A sorbet base is a combination of sugar syrup and fresh fruit or juice. Since ripe fruits are naturally sweet, a sugar syrup made with 2 parts sugar to 3 parts water is usually a good ratio. Adding liqueur, such as framboise, to a raspberry sorbet base adds flavor. It also gives the sorbet a creamier texture because the alcohol lowers the freezing temperature slightly.
- 3/4 cup water
- 1 cup sugar
- 2 lb. ripe plums, halved and pitted
- 1/4 cup fresh lemon juice
- 1/4 cup brandy, preferably plum
Make the sugar syrup
In a saucepan over medium heat, combine the water and sugar and heat, stirring occasionally, until the sugar dissolves and the syrup just comes to a boil. Pour into a small bowl, cover and refrigerate until well chilled, at least 3 hours.

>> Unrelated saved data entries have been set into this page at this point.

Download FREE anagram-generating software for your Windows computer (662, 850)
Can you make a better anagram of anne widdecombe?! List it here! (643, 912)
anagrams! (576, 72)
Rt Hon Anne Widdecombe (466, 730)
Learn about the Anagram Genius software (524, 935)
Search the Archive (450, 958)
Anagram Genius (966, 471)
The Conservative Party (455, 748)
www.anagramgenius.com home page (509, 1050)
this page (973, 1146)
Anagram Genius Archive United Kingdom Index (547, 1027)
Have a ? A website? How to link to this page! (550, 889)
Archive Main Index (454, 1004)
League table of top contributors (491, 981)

Prepare and churn the sorbet mixture
In a food processor, combine the chilled sugar syrup, the plums, lemon juice and brandy and process until a smooth puree forms, about 1 minute. Strain through a fine-mesh sieve into a bowl. Transfer to an ice cream maker and freeze according to the manufacturer’s instructions.
Freeze the sorbet
Transfer the sorbet to an airtight container, press a layer of plastic wrap onto the surface to help keep the freshness and freeze until firm, at least 2 hours or up to 5 days. Let the sorbet soften at room temperature for about 10 minutes before serving. Makes about 1 quart.
Adapted from Williams-Sonoma Food Made Fast Series, Desserts, by Elinor Klivans (Oxmoor House, 2007).